Un riñón de oro
Palabrería
Dorado. El señor Gold siempre quiso ser millonario, atraído por el oro y su confuso brillo. De todo lo asociado a la riqueza –ostentosos coches del tamaño de casas y casas fastuosas del tamaño de fábricas de coches–, solo el dorado legítimo lo volvía loco y desataba en él la necesidad de acumular. Sus padres habían tenido dinero para vivir con desahogo sin alcanzar la categoría de ricos. Gracias al impulso familiar en forma de una herencia adelantada, su camino de baldosas amarillas no fue empinado, sino que transcurrió sobre terreno llano.

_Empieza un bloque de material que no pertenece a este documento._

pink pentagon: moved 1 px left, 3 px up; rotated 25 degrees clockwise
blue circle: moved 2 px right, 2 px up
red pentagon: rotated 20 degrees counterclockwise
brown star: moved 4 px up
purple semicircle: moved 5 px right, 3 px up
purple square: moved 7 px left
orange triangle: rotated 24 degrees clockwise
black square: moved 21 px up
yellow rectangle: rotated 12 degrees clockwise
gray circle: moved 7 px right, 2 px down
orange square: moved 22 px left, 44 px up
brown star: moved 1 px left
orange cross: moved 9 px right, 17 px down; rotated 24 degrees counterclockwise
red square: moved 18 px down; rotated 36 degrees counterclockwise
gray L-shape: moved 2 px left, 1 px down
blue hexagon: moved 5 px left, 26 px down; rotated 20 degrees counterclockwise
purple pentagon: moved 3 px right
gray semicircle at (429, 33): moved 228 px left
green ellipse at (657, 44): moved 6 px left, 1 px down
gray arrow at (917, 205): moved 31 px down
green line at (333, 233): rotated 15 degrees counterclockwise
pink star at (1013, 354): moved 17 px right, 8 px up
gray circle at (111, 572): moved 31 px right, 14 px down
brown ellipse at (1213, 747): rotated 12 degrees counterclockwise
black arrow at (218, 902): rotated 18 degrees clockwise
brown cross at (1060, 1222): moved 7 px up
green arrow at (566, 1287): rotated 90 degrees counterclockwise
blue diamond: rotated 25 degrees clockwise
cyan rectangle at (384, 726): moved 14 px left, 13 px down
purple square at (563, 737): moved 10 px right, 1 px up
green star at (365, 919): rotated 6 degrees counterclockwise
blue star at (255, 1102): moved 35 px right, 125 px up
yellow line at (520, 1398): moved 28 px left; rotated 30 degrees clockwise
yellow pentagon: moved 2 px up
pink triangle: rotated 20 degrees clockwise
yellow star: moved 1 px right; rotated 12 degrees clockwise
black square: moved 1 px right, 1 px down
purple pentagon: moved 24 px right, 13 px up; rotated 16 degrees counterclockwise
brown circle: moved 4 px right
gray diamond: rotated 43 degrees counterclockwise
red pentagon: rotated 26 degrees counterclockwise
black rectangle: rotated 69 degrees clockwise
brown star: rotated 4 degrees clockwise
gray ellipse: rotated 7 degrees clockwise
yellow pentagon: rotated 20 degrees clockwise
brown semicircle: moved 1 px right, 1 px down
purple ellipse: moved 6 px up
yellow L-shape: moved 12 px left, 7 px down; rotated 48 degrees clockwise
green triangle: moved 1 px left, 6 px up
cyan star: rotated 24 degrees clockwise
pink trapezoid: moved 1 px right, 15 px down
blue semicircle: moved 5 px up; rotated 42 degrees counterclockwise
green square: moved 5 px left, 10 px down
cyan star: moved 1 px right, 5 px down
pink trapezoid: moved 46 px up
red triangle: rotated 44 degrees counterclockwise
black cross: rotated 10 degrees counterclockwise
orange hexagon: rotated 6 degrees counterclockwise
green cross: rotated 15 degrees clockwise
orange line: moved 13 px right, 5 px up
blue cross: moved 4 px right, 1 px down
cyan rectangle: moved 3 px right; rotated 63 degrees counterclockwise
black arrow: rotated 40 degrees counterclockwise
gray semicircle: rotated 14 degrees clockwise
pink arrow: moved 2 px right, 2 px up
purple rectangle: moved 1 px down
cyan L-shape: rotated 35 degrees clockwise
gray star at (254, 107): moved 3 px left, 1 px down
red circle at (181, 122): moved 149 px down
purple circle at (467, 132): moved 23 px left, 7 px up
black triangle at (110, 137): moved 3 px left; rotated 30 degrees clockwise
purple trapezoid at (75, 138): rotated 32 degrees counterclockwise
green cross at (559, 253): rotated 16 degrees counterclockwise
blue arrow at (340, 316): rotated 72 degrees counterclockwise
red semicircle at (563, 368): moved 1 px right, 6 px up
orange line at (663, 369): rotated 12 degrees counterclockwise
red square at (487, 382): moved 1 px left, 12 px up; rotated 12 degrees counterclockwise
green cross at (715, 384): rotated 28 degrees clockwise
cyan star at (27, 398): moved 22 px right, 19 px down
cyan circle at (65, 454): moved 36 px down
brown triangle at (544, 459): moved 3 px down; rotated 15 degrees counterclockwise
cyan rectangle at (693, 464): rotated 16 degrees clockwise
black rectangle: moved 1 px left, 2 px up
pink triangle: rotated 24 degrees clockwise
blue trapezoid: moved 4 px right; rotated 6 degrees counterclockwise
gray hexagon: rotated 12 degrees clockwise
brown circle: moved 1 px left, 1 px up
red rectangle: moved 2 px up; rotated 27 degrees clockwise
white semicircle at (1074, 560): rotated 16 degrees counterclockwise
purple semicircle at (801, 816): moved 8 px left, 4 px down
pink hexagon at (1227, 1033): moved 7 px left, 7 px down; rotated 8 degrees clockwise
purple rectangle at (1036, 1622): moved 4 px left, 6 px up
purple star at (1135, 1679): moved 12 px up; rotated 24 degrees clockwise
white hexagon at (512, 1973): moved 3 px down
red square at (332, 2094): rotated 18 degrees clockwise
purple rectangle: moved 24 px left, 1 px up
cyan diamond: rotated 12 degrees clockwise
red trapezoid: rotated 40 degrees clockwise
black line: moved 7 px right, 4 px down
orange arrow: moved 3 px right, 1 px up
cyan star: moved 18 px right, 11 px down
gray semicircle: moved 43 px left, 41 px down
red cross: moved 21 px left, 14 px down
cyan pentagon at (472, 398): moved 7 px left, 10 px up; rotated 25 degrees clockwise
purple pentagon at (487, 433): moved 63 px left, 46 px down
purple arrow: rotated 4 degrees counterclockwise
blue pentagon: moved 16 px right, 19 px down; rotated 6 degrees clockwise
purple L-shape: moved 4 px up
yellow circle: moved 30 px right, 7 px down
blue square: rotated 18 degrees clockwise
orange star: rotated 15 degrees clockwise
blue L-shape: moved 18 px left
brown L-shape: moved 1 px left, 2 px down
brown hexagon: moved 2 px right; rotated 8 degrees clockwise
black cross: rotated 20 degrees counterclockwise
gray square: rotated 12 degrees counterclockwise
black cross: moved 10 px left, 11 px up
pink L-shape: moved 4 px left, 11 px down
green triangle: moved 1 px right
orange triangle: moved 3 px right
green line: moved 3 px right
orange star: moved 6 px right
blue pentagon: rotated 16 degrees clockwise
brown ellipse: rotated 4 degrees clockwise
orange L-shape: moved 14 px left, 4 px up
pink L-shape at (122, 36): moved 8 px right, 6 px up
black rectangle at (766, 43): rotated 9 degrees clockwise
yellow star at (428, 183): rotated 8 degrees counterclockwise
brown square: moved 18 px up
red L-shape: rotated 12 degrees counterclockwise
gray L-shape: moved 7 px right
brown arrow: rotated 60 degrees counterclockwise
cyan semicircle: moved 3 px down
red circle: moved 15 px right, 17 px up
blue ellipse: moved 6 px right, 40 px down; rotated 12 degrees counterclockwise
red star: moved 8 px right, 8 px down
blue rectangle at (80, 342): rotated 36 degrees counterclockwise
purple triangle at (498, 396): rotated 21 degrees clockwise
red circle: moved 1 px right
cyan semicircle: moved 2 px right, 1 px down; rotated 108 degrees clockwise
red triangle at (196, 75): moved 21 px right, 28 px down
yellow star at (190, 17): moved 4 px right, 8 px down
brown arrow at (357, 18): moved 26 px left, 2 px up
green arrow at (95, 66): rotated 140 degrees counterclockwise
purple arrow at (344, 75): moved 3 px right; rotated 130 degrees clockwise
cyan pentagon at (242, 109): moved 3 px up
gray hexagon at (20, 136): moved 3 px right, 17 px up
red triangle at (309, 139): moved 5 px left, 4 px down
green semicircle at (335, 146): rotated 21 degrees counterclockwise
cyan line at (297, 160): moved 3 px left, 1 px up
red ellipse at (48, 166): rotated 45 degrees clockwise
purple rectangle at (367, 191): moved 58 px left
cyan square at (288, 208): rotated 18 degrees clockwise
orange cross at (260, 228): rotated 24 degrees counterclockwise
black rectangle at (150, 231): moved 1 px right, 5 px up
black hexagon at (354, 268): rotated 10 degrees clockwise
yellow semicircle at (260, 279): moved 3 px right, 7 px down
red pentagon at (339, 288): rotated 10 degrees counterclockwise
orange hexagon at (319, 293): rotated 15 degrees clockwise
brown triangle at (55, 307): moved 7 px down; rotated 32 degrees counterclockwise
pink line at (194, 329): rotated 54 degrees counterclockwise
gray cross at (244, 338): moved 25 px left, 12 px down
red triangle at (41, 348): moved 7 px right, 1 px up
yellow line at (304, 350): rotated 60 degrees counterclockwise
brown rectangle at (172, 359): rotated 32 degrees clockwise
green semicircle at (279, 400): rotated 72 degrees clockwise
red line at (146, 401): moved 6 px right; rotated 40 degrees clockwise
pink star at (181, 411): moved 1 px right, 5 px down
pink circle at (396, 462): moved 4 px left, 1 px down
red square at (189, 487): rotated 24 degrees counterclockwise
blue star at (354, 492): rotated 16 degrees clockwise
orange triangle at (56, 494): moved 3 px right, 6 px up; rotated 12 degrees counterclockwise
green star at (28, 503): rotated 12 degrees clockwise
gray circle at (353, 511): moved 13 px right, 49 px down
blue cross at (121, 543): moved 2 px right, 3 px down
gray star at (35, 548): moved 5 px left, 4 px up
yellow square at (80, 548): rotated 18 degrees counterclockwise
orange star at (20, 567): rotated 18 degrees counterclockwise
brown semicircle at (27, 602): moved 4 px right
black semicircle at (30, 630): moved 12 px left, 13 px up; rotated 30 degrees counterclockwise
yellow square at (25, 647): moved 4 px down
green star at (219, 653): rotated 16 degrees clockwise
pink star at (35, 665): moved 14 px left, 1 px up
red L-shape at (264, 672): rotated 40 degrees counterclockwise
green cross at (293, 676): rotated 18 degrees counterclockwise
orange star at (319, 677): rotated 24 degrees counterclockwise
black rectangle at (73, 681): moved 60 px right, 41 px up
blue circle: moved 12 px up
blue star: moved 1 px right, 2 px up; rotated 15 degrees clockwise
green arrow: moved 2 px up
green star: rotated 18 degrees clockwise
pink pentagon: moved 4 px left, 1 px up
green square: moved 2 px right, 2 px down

Lanzamiento. A los 20 años se autorregaló un reloj de oro macizo que pesaba como una bola de lanzamiento, aunque él lo trasladaba con la ligereza del triunfo. Se lo adjudicó como premio tras la venta de su primera empresa, una start-up basada en la economía colaborativa, si bien el único beneficiario fue él mismo. Según su incipiente –y fructífera– doctrina, ‘economía colaborativa’ significaba que todos colaboraban para que él ingresara el dinero.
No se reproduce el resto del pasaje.